Griffith Island
On our last evening in Port Fairy, I take a walk on Griffith Island with my youngest son, Ben. He’s reluctant to join me, but perks up when I tell him the Mutton birds may arrive.
I’m being hopeful about the Mutton birds. It’s late April and I’m well aware the Shearwater sea birds, as they are correctly named, may have already left on their journey back North, toward the Aleutian Islands of Alaska. On the treck to the fertile feeding grounds of the Arctic ocean, the Shearwaters will risk death from starvation and exhaustion. Some will end up on the shores of Japan and North America, but the majority of them will make it. They are a determined bird.

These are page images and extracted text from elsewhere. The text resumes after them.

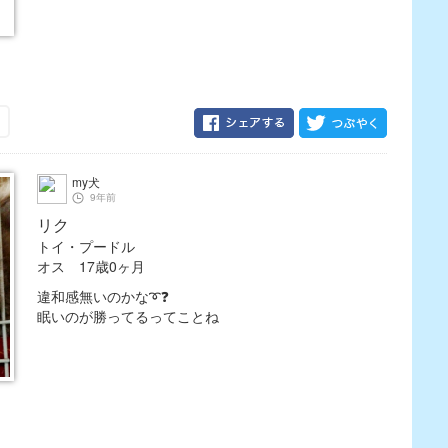
my犬
9年前
リク
トイ・プードル
オス 17歳0ヶ月
違和感無いのかな➰❓
眠いのが勝ってるってことね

When I was Ben’s age I remember running wildly along the Island paths in late September as the evening sky came alive with the birds’ arrival back from the Arctic. A black mass first eclipsed the horizon; then wings of vigour, circling and divebombing the land. It was a terrifying, exhilarating experience. I want my son to feel it, but in the months we’ve been in Port Fairy the birds don’t seem to be as numerous. Each evening we watch for them to come back in from feeding during the day – but the mass of wings is lighter than I recall.
Short tailed Shearwaters usually arrive on Griffith Island on the same day in late September. We always remembered to look out for them on the day of the AFL Grandfinal – it was a day for cheering. The birds return to the same nests each year and raise chicks with the same breeding partner. They are constantly threatened by foxes, feral cats and dogs – but still they return and still they leave.
On my walk with Ben, we don’t see any birds return to their nests – perhaps they have already left. Ben sees a wallaby and skips along the stone wall near the lighthouse. He discoveres a rock with a square hole in it and and finds strange bones he thinks may be from a dead Portugese sailor. He hasn’t seen any mutton birds, but his experiences of the Island are rich. We share a love for the place, but we connect to it in different ways.
My youngest son walks in front of me and I think of the day when he too will fly away. He’ll face challenges unheard of when I was ten and the world will be a vastly different place.
But, as we walk around the Island I think that it’s likely he will return. As a species, we can be determined too.
Marg Hickey is a PhD candidate at La Trobe University.